Here’s a little comparison for you… the Beyer Dynamic DT 880’s fed from:
Eastern Electric MiniMax
(Own headphone out)
My least favorite. Dry, harsh and uneven.
Red Wine Audio modded Olive Symphony
(Own headphone out)
Very close to the Headroom via analog. Full, flowing and tuneful.
RWA modded Olive Symphony
(Headroom Desktop via analog out)
Really nice. Just a tad more resolution than the Olive’s own out. Coherent, musical, introduced a tad more air.
RWA modded Olive Symphony
(Headroom Desktop via optical digital out)
Most detail. Crisp, tight and extremely transparent.
The Headroom Desktop and Beyer DT 880’s are confidence inspiring.
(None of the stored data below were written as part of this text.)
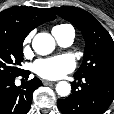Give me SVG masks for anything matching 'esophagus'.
<instances>
[{"mask_svg":"<svg viewBox=\"0 0 114 114\" xmlns=\"http://www.w3.org/2000/svg\"><path fill=\"white\" fill-rule=\"evenodd\" d=\"M42 83H43L44 85H52V84H54L55 82H54V81L43 80Z\"/></svg>","mask_w":114,"mask_h":114,"instance_id":"34e87169","label":"esophagus"}]
</instances>
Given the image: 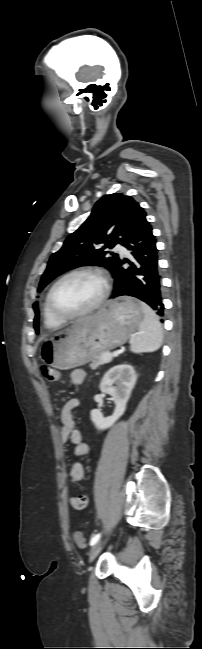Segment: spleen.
Listing matches in <instances>:
<instances>
[{"instance_id": "1", "label": "spleen", "mask_w": 202, "mask_h": 649, "mask_svg": "<svg viewBox=\"0 0 202 649\" xmlns=\"http://www.w3.org/2000/svg\"><path fill=\"white\" fill-rule=\"evenodd\" d=\"M144 319L139 326V332L131 340L130 350L133 353L153 352L162 344V326L156 313L145 303H142Z\"/></svg>"}]
</instances>
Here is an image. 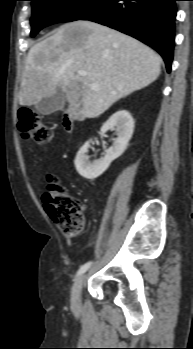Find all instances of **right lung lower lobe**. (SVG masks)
Returning <instances> with one entry per match:
<instances>
[{"label": "right lung lower lobe", "instance_id": "right-lung-lower-lobe-1", "mask_svg": "<svg viewBox=\"0 0 193 349\" xmlns=\"http://www.w3.org/2000/svg\"><path fill=\"white\" fill-rule=\"evenodd\" d=\"M177 0H101L80 18L111 27L153 47L170 72Z\"/></svg>", "mask_w": 193, "mask_h": 349}]
</instances>
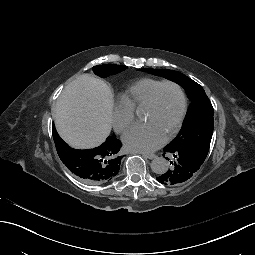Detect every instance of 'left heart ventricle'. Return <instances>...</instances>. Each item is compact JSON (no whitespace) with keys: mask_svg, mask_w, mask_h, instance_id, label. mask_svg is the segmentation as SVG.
I'll list each match as a JSON object with an SVG mask.
<instances>
[{"mask_svg":"<svg viewBox=\"0 0 255 255\" xmlns=\"http://www.w3.org/2000/svg\"><path fill=\"white\" fill-rule=\"evenodd\" d=\"M180 107L178 90L167 85L159 91L154 106L143 110L141 120L166 138L176 125Z\"/></svg>","mask_w":255,"mask_h":255,"instance_id":"1","label":"left heart ventricle"}]
</instances>
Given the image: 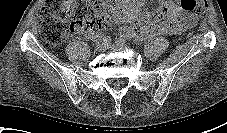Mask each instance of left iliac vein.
<instances>
[{"label": "left iliac vein", "mask_w": 227, "mask_h": 133, "mask_svg": "<svg viewBox=\"0 0 227 133\" xmlns=\"http://www.w3.org/2000/svg\"><path fill=\"white\" fill-rule=\"evenodd\" d=\"M109 48L116 51H122L126 49L127 46L125 44H116V45H110Z\"/></svg>", "instance_id": "left-iliac-vein-1"}]
</instances>
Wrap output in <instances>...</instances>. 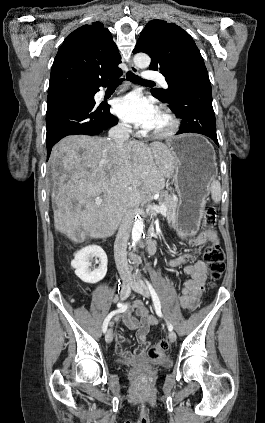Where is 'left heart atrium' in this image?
<instances>
[{"label": "left heart atrium", "instance_id": "obj_1", "mask_svg": "<svg viewBox=\"0 0 265 423\" xmlns=\"http://www.w3.org/2000/svg\"><path fill=\"white\" fill-rule=\"evenodd\" d=\"M114 111L124 121L149 129L158 108L151 99L141 93L132 92L116 100Z\"/></svg>", "mask_w": 265, "mask_h": 423}]
</instances>
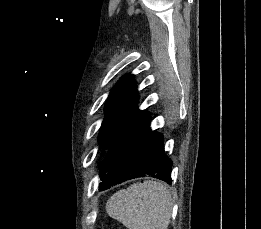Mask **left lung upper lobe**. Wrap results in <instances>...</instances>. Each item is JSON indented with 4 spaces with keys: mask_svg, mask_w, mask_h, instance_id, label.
<instances>
[{
    "mask_svg": "<svg viewBox=\"0 0 261 229\" xmlns=\"http://www.w3.org/2000/svg\"><path fill=\"white\" fill-rule=\"evenodd\" d=\"M133 75L124 76L112 89L105 106L106 117L99 134L103 149H110L143 111L137 108L138 95Z\"/></svg>",
    "mask_w": 261,
    "mask_h": 229,
    "instance_id": "obj_1",
    "label": "left lung upper lobe"
}]
</instances>
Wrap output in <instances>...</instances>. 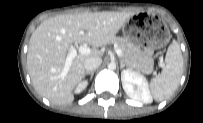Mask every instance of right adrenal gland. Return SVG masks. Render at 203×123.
Listing matches in <instances>:
<instances>
[{
    "label": "right adrenal gland",
    "instance_id": "obj_1",
    "mask_svg": "<svg viewBox=\"0 0 203 123\" xmlns=\"http://www.w3.org/2000/svg\"><path fill=\"white\" fill-rule=\"evenodd\" d=\"M85 75H90V80H92L94 71H86Z\"/></svg>",
    "mask_w": 203,
    "mask_h": 123
}]
</instances>
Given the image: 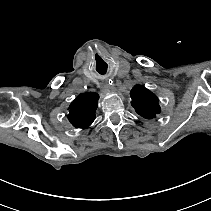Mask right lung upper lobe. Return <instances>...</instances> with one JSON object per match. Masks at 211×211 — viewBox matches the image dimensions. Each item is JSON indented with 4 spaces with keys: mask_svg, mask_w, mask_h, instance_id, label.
<instances>
[{
    "mask_svg": "<svg viewBox=\"0 0 211 211\" xmlns=\"http://www.w3.org/2000/svg\"><path fill=\"white\" fill-rule=\"evenodd\" d=\"M99 96L94 92L80 94L69 106L68 119L76 128H87L95 119Z\"/></svg>",
    "mask_w": 211,
    "mask_h": 211,
    "instance_id": "obj_1",
    "label": "right lung upper lobe"
}]
</instances>
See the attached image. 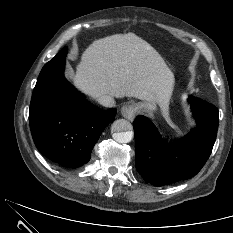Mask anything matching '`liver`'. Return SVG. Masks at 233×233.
Returning <instances> with one entry per match:
<instances>
[{"label": "liver", "mask_w": 233, "mask_h": 233, "mask_svg": "<svg viewBox=\"0 0 233 233\" xmlns=\"http://www.w3.org/2000/svg\"><path fill=\"white\" fill-rule=\"evenodd\" d=\"M74 85L99 98L135 97L167 105L174 74L161 55L134 33L115 34L94 41L82 54Z\"/></svg>", "instance_id": "6515ba94"}]
</instances>
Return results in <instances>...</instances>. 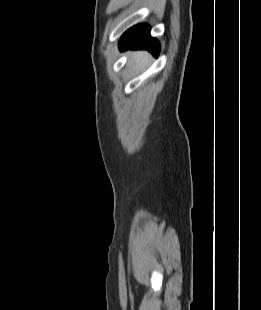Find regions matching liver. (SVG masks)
Instances as JSON below:
<instances>
[{"label": "liver", "instance_id": "1", "mask_svg": "<svg viewBox=\"0 0 261 310\" xmlns=\"http://www.w3.org/2000/svg\"><path fill=\"white\" fill-rule=\"evenodd\" d=\"M149 62L150 56L144 51L133 52L130 58V64L133 65L136 70L145 68Z\"/></svg>", "mask_w": 261, "mask_h": 310}]
</instances>
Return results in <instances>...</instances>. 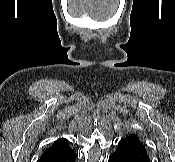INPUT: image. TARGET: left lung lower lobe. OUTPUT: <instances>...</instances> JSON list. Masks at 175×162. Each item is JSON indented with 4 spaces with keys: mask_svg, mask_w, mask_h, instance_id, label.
<instances>
[{
    "mask_svg": "<svg viewBox=\"0 0 175 162\" xmlns=\"http://www.w3.org/2000/svg\"><path fill=\"white\" fill-rule=\"evenodd\" d=\"M108 162H150L144 145L139 138L130 134L118 143L115 153Z\"/></svg>",
    "mask_w": 175,
    "mask_h": 162,
    "instance_id": "obj_1",
    "label": "left lung lower lobe"
}]
</instances>
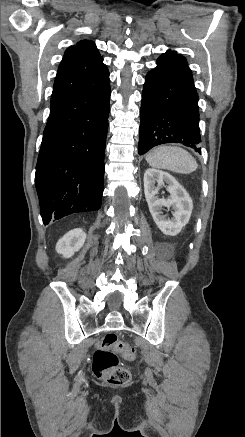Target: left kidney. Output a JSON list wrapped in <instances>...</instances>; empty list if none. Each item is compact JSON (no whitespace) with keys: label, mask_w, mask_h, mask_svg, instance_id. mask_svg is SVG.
Returning a JSON list of instances; mask_svg holds the SVG:
<instances>
[{"label":"left kidney","mask_w":245,"mask_h":437,"mask_svg":"<svg viewBox=\"0 0 245 437\" xmlns=\"http://www.w3.org/2000/svg\"><path fill=\"white\" fill-rule=\"evenodd\" d=\"M165 183L170 196L161 199L158 197V191ZM144 193L157 227L165 235H178L189 222L193 210V202L187 191L169 173L149 168L144 174ZM163 207H172L174 210L172 218L162 214Z\"/></svg>","instance_id":"5707ae66"}]
</instances>
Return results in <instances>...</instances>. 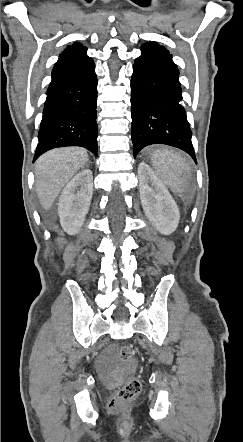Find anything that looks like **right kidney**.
Wrapping results in <instances>:
<instances>
[{
	"instance_id": "obj_1",
	"label": "right kidney",
	"mask_w": 243,
	"mask_h": 442,
	"mask_svg": "<svg viewBox=\"0 0 243 442\" xmlns=\"http://www.w3.org/2000/svg\"><path fill=\"white\" fill-rule=\"evenodd\" d=\"M93 195V176L84 169L64 187L58 203L62 228L68 234H76L84 223Z\"/></svg>"
}]
</instances>
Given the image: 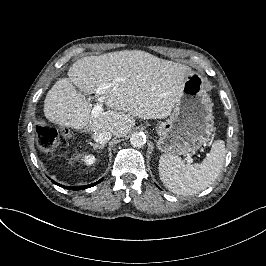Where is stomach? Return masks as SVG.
<instances>
[{
  "label": "stomach",
  "instance_id": "0dacf381",
  "mask_svg": "<svg viewBox=\"0 0 266 266\" xmlns=\"http://www.w3.org/2000/svg\"><path fill=\"white\" fill-rule=\"evenodd\" d=\"M213 103L203 88L200 75L193 73L185 82L165 122L155 127L157 149L171 156L191 154L199 150L214 131Z\"/></svg>",
  "mask_w": 266,
  "mask_h": 266
}]
</instances>
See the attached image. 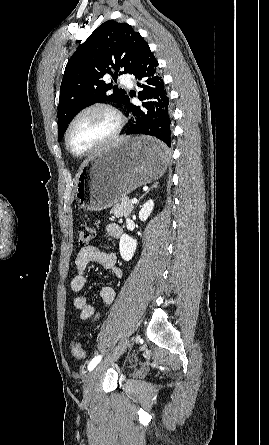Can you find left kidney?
I'll list each match as a JSON object with an SVG mask.
<instances>
[{"instance_id": "5707ae66", "label": "left kidney", "mask_w": 269, "mask_h": 445, "mask_svg": "<svg viewBox=\"0 0 269 445\" xmlns=\"http://www.w3.org/2000/svg\"><path fill=\"white\" fill-rule=\"evenodd\" d=\"M154 202L153 200H148L141 210L139 211V219L141 221H146L153 211ZM137 247V240L131 238L130 236L124 234L120 238L119 250L120 255L125 261L132 259Z\"/></svg>"}]
</instances>
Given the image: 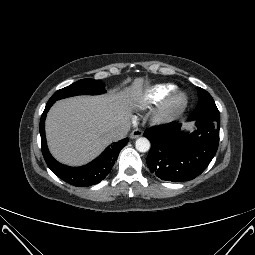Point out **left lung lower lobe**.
<instances>
[{"label": "left lung lower lobe", "instance_id": "obj_1", "mask_svg": "<svg viewBox=\"0 0 255 255\" xmlns=\"http://www.w3.org/2000/svg\"><path fill=\"white\" fill-rule=\"evenodd\" d=\"M195 120L197 130L182 132L181 124L172 122L144 132L152 147L147 165L152 173L165 181L182 182L199 176L216 154L219 143L220 118Z\"/></svg>", "mask_w": 255, "mask_h": 255}]
</instances>
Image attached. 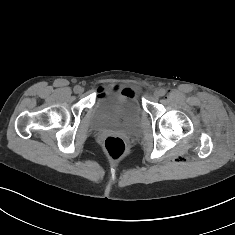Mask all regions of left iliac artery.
<instances>
[{
    "mask_svg": "<svg viewBox=\"0 0 235 235\" xmlns=\"http://www.w3.org/2000/svg\"><path fill=\"white\" fill-rule=\"evenodd\" d=\"M160 92H161V96H164L166 94L165 89H160Z\"/></svg>",
    "mask_w": 235,
    "mask_h": 235,
    "instance_id": "1",
    "label": "left iliac artery"
}]
</instances>
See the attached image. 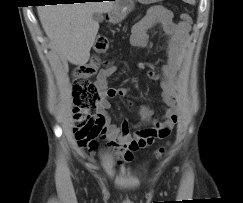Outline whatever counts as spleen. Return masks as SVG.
<instances>
[{"mask_svg":"<svg viewBox=\"0 0 243 203\" xmlns=\"http://www.w3.org/2000/svg\"><path fill=\"white\" fill-rule=\"evenodd\" d=\"M184 1H186V2H188L190 4H195V0H184Z\"/></svg>","mask_w":243,"mask_h":203,"instance_id":"obj_1","label":"spleen"}]
</instances>
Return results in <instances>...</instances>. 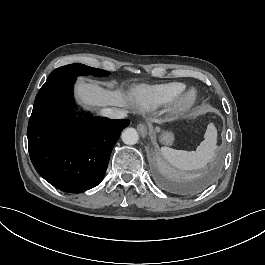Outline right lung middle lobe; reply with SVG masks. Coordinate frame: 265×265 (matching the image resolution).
<instances>
[{
    "instance_id": "dd1d6c3e",
    "label": "right lung middle lobe",
    "mask_w": 265,
    "mask_h": 265,
    "mask_svg": "<svg viewBox=\"0 0 265 265\" xmlns=\"http://www.w3.org/2000/svg\"><path fill=\"white\" fill-rule=\"evenodd\" d=\"M109 73L105 70L88 67L83 64H69L55 69L46 82H51L59 79L76 78L79 75H93L97 77L107 76Z\"/></svg>"
}]
</instances>
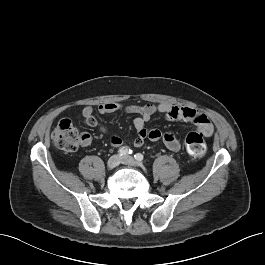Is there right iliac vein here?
<instances>
[{
  "label": "right iliac vein",
  "mask_w": 265,
  "mask_h": 265,
  "mask_svg": "<svg viewBox=\"0 0 265 265\" xmlns=\"http://www.w3.org/2000/svg\"><path fill=\"white\" fill-rule=\"evenodd\" d=\"M121 157L119 155H113L109 158L107 162L108 169H113L120 164Z\"/></svg>",
  "instance_id": "right-iliac-vein-1"
}]
</instances>
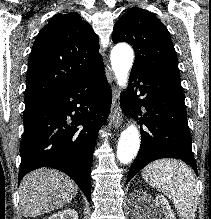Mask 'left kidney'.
Here are the masks:
<instances>
[{
  "label": "left kidney",
  "instance_id": "obj_1",
  "mask_svg": "<svg viewBox=\"0 0 211 219\" xmlns=\"http://www.w3.org/2000/svg\"><path fill=\"white\" fill-rule=\"evenodd\" d=\"M142 194L141 200H148L149 208L144 217L148 219H157L158 213H163L165 215L164 219H176L173 214L171 207L162 195H158L155 200L151 199V196L145 192H139ZM144 202V201H143Z\"/></svg>",
  "mask_w": 211,
  "mask_h": 219
}]
</instances>
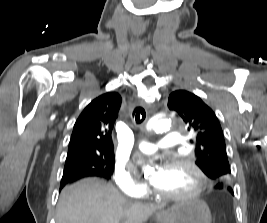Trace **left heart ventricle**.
I'll return each instance as SVG.
<instances>
[{"label": "left heart ventricle", "instance_id": "b2bd125f", "mask_svg": "<svg viewBox=\"0 0 267 223\" xmlns=\"http://www.w3.org/2000/svg\"><path fill=\"white\" fill-rule=\"evenodd\" d=\"M196 186V177L186 166L174 168L165 167L164 177L155 188L167 194H182L190 192Z\"/></svg>", "mask_w": 267, "mask_h": 223}]
</instances>
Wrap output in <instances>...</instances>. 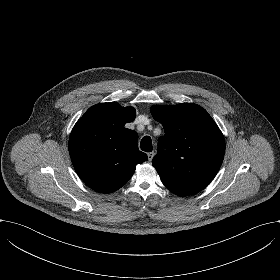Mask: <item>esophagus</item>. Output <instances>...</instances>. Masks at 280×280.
<instances>
[{
  "label": "esophagus",
  "instance_id": "1",
  "mask_svg": "<svg viewBox=\"0 0 280 280\" xmlns=\"http://www.w3.org/2000/svg\"><path fill=\"white\" fill-rule=\"evenodd\" d=\"M154 154H155L154 152H148V153H147V156H148V160H149V161H151V160L153 159Z\"/></svg>",
  "mask_w": 280,
  "mask_h": 280
}]
</instances>
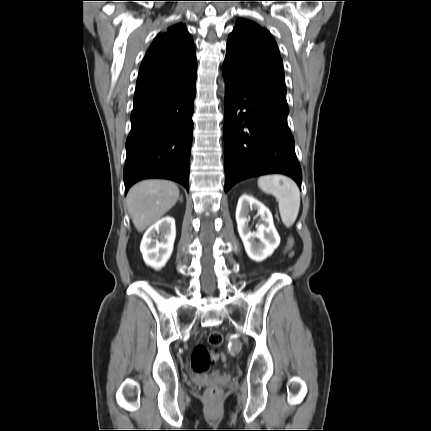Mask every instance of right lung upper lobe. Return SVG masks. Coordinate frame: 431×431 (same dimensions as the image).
<instances>
[{"instance_id":"obj_1","label":"right lung upper lobe","mask_w":431,"mask_h":431,"mask_svg":"<svg viewBox=\"0 0 431 431\" xmlns=\"http://www.w3.org/2000/svg\"><path fill=\"white\" fill-rule=\"evenodd\" d=\"M194 42L182 24L159 33L140 66L134 109L167 99L196 79Z\"/></svg>"}]
</instances>
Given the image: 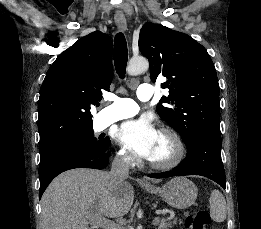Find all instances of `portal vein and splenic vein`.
<instances>
[{
	"label": "portal vein and splenic vein",
	"instance_id": "obj_1",
	"mask_svg": "<svg viewBox=\"0 0 261 229\" xmlns=\"http://www.w3.org/2000/svg\"><path fill=\"white\" fill-rule=\"evenodd\" d=\"M151 224L157 225V219L152 218ZM96 225L97 227H93V229H122L121 225H115V223H112L109 219H98V221H96Z\"/></svg>",
	"mask_w": 261,
	"mask_h": 229
}]
</instances>
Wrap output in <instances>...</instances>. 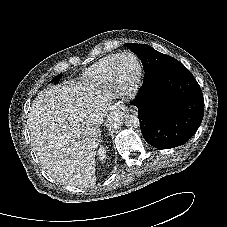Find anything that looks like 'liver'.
Masks as SVG:
<instances>
[{"mask_svg":"<svg viewBox=\"0 0 227 227\" xmlns=\"http://www.w3.org/2000/svg\"><path fill=\"white\" fill-rule=\"evenodd\" d=\"M111 94L96 85H55L38 93L28 129L40 163L56 181L74 187L96 184L99 126Z\"/></svg>","mask_w":227,"mask_h":227,"instance_id":"liver-1","label":"liver"}]
</instances>
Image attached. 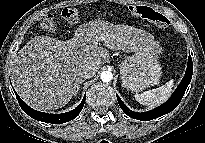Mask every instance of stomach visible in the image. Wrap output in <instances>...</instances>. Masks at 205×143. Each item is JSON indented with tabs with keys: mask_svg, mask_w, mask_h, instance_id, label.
<instances>
[{
	"mask_svg": "<svg viewBox=\"0 0 205 143\" xmlns=\"http://www.w3.org/2000/svg\"><path fill=\"white\" fill-rule=\"evenodd\" d=\"M162 67L154 48L140 50L126 58L120 65L122 85L139 92L159 83Z\"/></svg>",
	"mask_w": 205,
	"mask_h": 143,
	"instance_id": "1",
	"label": "stomach"
}]
</instances>
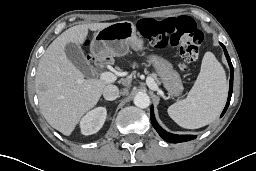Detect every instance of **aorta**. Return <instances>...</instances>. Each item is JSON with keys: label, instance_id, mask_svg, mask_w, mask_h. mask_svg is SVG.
<instances>
[{"label": "aorta", "instance_id": "762f6f07", "mask_svg": "<svg viewBox=\"0 0 256 171\" xmlns=\"http://www.w3.org/2000/svg\"><path fill=\"white\" fill-rule=\"evenodd\" d=\"M134 104L139 108H147L150 105V97L144 92H139L134 97Z\"/></svg>", "mask_w": 256, "mask_h": 171}]
</instances>
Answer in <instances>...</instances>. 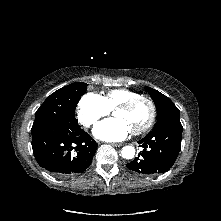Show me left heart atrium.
<instances>
[{
    "instance_id": "obj_1",
    "label": "left heart atrium",
    "mask_w": 221,
    "mask_h": 221,
    "mask_svg": "<svg viewBox=\"0 0 221 221\" xmlns=\"http://www.w3.org/2000/svg\"><path fill=\"white\" fill-rule=\"evenodd\" d=\"M130 131V128L123 120L111 118L97 124L93 134L100 140L121 141L128 136Z\"/></svg>"
}]
</instances>
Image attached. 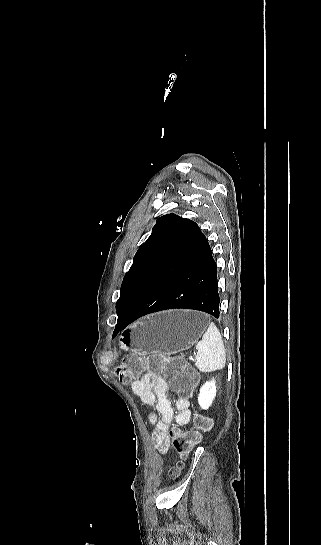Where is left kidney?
Returning <instances> with one entry per match:
<instances>
[{"mask_svg": "<svg viewBox=\"0 0 321 545\" xmlns=\"http://www.w3.org/2000/svg\"><path fill=\"white\" fill-rule=\"evenodd\" d=\"M216 393L217 391L214 379H212V381H207V383L201 387L198 395V403L201 409H209V407H211L216 397Z\"/></svg>", "mask_w": 321, "mask_h": 545, "instance_id": "obj_1", "label": "left kidney"}]
</instances>
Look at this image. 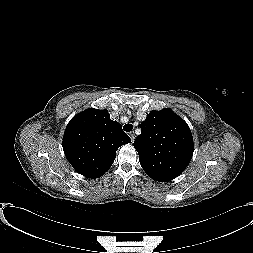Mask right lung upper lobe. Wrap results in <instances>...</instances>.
<instances>
[{
  "mask_svg": "<svg viewBox=\"0 0 253 253\" xmlns=\"http://www.w3.org/2000/svg\"><path fill=\"white\" fill-rule=\"evenodd\" d=\"M131 139L121 125L110 119L107 109H87L68 123L64 153L75 170L88 178H99L112 166L118 147Z\"/></svg>",
  "mask_w": 253,
  "mask_h": 253,
  "instance_id": "obj_1",
  "label": "right lung upper lobe"
}]
</instances>
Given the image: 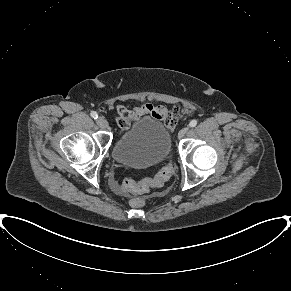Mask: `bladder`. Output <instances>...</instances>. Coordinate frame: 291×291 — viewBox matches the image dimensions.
<instances>
[{"mask_svg": "<svg viewBox=\"0 0 291 291\" xmlns=\"http://www.w3.org/2000/svg\"><path fill=\"white\" fill-rule=\"evenodd\" d=\"M171 153V137L165 126L152 117L134 122L115 141L111 156L119 165L147 168L161 163Z\"/></svg>", "mask_w": 291, "mask_h": 291, "instance_id": "obj_1", "label": "bladder"}]
</instances>
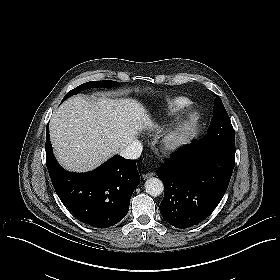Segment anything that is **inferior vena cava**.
I'll list each match as a JSON object with an SVG mask.
<instances>
[{"label": "inferior vena cava", "mask_w": 280, "mask_h": 280, "mask_svg": "<svg viewBox=\"0 0 280 280\" xmlns=\"http://www.w3.org/2000/svg\"><path fill=\"white\" fill-rule=\"evenodd\" d=\"M142 149V144L139 141L135 140L125 146L121 150L120 155L127 159H137L140 157Z\"/></svg>", "instance_id": "obj_1"}]
</instances>
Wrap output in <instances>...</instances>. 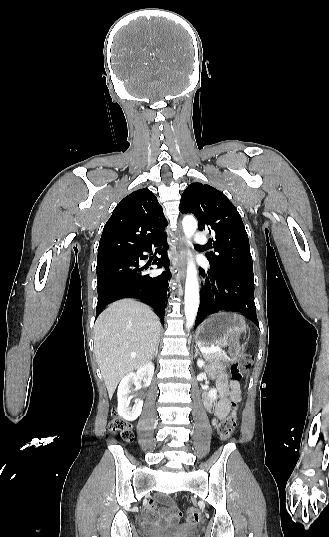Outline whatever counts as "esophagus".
Masks as SVG:
<instances>
[{
  "mask_svg": "<svg viewBox=\"0 0 329 537\" xmlns=\"http://www.w3.org/2000/svg\"><path fill=\"white\" fill-rule=\"evenodd\" d=\"M178 255L172 264L178 268V275L185 276V238L182 231L177 232Z\"/></svg>",
  "mask_w": 329,
  "mask_h": 537,
  "instance_id": "obj_1",
  "label": "esophagus"
}]
</instances>
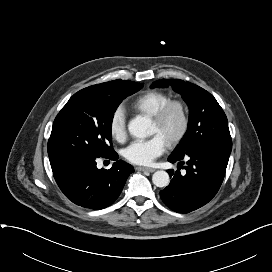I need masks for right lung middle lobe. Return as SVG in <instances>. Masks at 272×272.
Masks as SVG:
<instances>
[{
	"instance_id": "1",
	"label": "right lung middle lobe",
	"mask_w": 272,
	"mask_h": 272,
	"mask_svg": "<svg viewBox=\"0 0 272 272\" xmlns=\"http://www.w3.org/2000/svg\"><path fill=\"white\" fill-rule=\"evenodd\" d=\"M142 87V83L126 80L112 94L75 93L54 120L47 146L50 163L64 157H104L114 153V113L123 99Z\"/></svg>"
}]
</instances>
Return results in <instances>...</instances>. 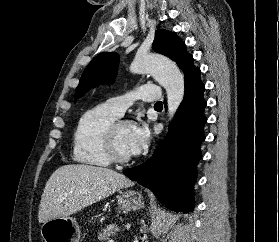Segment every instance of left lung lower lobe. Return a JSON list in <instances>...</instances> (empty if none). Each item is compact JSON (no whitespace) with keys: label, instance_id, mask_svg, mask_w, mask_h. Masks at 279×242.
Here are the masks:
<instances>
[{"label":"left lung lower lobe","instance_id":"1","mask_svg":"<svg viewBox=\"0 0 279 242\" xmlns=\"http://www.w3.org/2000/svg\"><path fill=\"white\" fill-rule=\"evenodd\" d=\"M181 69L185 78V94L169 132L150 160L123 173L150 189L167 207L188 213L193 211V185L196 166L202 158L200 147L205 140V85L200 69L190 55Z\"/></svg>","mask_w":279,"mask_h":242}]
</instances>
They sound so accurate and are so well made that I have this ultra confidence unlike I have ever had before with any audio system. A sense that I am hearing everything I can in the most true-to-form way I can. Simply no doubt about it. If I really want to hear what’s on a CD or hard drive, the Desktop and 880 combo will tell me the truth. I’m not going to feel the music as much as study it. As I mentioned before, what I see in my head as I listen to music through this system is almost like a report on everything about the music… where it was recorded, what mics were used in the recording, to analog tape or digital workstation, were the guitar strings worn or new, was the battery in the effects pedal weak, wood tips or plastic on the sticks, was the singer hung-over or did he/she just eat a Bit o’ Honey… you get the idea. With this rig… and I am extrapolating… I bet as with all really good headphone systems, the experience is more analytical than emotional.
With the specific external room-interacting components such as the Audio Note loudspeakers I am listening to right now, the experience is more holistic to me. Tunes replayed through musical loudspeakers fed from a good quiet system create more of a whole painting that I can sit back and get a vibe from. The Headroom/Beyer headphone rig gives me so much delineated information as to make me want to pull apart the pieces and look at each individually. For me I’d rather see the whole painting than the individual brush strokes.
I’m not down ON the Headroom/Beyer duo… I’m just not down WITH the headphone experience in comparison. The Headroom Desktop amp/DAC and Beyer Dynamic DT880’s are an amazing headphone system that is probably as close to perfect as you can get. They very much remind me of the top of the line system I heard back at the 2003 Stereophile show. That sonic memory is as clear as almost any I have had. It really stuck with me and I am glad to hear it again. I am very tempted to buy the system as a baseline of complete neutrality, transparency and accuracy. But when I have my druthers, I prefer to listen to a good loudspeaker (and source/amplification system) that creates a curtain of experience in front of me… one I can walk into.